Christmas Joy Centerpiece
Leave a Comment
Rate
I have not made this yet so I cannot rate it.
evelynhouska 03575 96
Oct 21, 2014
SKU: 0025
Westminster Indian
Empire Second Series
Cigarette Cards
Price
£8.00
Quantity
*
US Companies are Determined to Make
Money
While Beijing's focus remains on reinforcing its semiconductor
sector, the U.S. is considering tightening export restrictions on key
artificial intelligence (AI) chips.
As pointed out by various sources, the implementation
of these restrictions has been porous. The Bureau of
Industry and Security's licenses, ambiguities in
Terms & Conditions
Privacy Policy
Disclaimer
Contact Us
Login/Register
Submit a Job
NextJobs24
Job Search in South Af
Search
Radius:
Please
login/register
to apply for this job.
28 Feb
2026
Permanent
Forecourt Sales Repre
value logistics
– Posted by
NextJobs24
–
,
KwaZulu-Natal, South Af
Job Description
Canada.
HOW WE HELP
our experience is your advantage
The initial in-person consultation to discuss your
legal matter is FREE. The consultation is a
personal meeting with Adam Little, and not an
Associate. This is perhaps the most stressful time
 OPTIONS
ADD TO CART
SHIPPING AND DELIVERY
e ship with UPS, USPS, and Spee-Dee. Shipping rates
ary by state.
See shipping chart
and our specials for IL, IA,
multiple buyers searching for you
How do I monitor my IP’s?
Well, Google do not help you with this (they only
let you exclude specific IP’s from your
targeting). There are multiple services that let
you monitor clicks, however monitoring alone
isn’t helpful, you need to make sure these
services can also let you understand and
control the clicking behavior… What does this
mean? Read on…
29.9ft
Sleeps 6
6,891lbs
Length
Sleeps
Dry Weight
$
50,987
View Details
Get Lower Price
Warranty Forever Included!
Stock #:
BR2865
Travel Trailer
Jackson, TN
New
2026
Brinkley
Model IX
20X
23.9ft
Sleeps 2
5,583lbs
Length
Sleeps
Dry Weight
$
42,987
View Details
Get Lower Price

####################

Reproduce every line in the data that has the word "restrictions" in it.

sector, the U.S. is considering tightening export restrictions on key
of these restrictions has been porous. The Bureau of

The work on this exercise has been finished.